Han Ruzi não sentia pena do homem à sua frente. “Entendido, vou me precaver.”
Zhang Yanghao, surpreso, perguntou: “O senhor não está nem um pouco preocupado?”
“Não fui agredido, nem agredi ninguém. Por que deveria me preocupar?”
“Não é brincadeira; Cui Teng e seus seguidores são capazes de tudo. A Cidade do Ferro Partido é isolada no norte…”
“Se eu não tivesse habilidade para me proteger, não teria sobrevivido até hoje. Zhang Yanghao, você traiu, então considero-o um traidor; veio delatar, então o considero um delator; não sabe se proteger, então o considero fraco. O Marquês de Qiyuan não poderá protegê-lo para sempre. O que você é depende apenas de você.”
Zhang Yanghao ficou vermelho como o pôr do sol. Era mais velho que o Marquês, mas naquele momento parecia uma criança repreendida. Abriu a boca para argumentar, mas engoliu as palavras, curvou-se solenemente e saiu.
Han Ruzi voltou a ler.
Pouco depois, o Príncipe do Mar do Leste entrou. “Aquele desgraçado veio te procurar para quê?”
O que mais odiava Zhang Yanghao não era Han Ruzi nem Cui Teng, mas o Príncipe do Mar do Leste, que fora abandonado no acampamento à beira do rio. Ele, porém, não descontava sua raiva em insultos ou agressões, apenas aguardava o momento oportuno.
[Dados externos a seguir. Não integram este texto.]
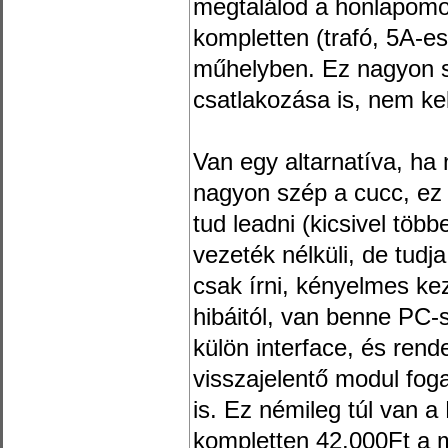
megtalálod a honlapomo
kompletten (trafó, 5A-e
műhelyben. Ez nagyon s
csatlakozása is, nem kel
Van egy altarnatíva, ha
nagyon szép a cucc, ez
tud leadni (kicsivel töb
vezeték nélküli, de tudj
csak írni, kényelmes ke
hibáitól, van benne PC-
külön interface, és ren
visszajelentő modul fog
is. Ez némileg túl van
kompletten 42.000Ft a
“Disse que Cui Teng quer vingar Chai Yun”, respondeu Han Ruzi sem levantar a cabeça.
“Cui Teng certamente busca vingança. Foi humilhado por Chai Yun, pensa todos os dias em como revidar, mas agora que o outro morreu, toda essa raiva será despejada em outra pessoa.” O Príncipe fez uma pausa. “Cui Teng tem muitos defeitos, mas uma qualidade: valoriza a família acima de tudo. Você vai se casar com a irmã dele; só por isso, ele não buscará vingança contra você.”
“Eu sei.”
“Você sabe?”
“O ódio e a raiva de Cui Teng são sempre evidentes; se ele soubesse esconder seus sentimentos, não seria o segundo filho da família Cui.”
O Príncipe do Mar do Leste riu alto. “Isso é uma qualidade ou um defeito?”
Han Ruzi sorriu levemente.
Levou quatro dias para Han Ruzi retornar à cidade de Mayi com o exército; a coluna ainda se estendia por léguas.
Depois de estabelecer os acampamentos dos nobres e da Guarda Pura dentro da cidade, Han Ruzi saiu imediatamente para visitar seu próprio acampamento de tropas.
O acampamento ficava à beira do rio, cercado por campos de ambos os lados, ótimos para treinar cavalaria e tiro. As tropas que Han Ruzi reunira eram quase todos camponeses, com alguns aventureiros, e precisavam aprender todas as habilidades militares desde o início.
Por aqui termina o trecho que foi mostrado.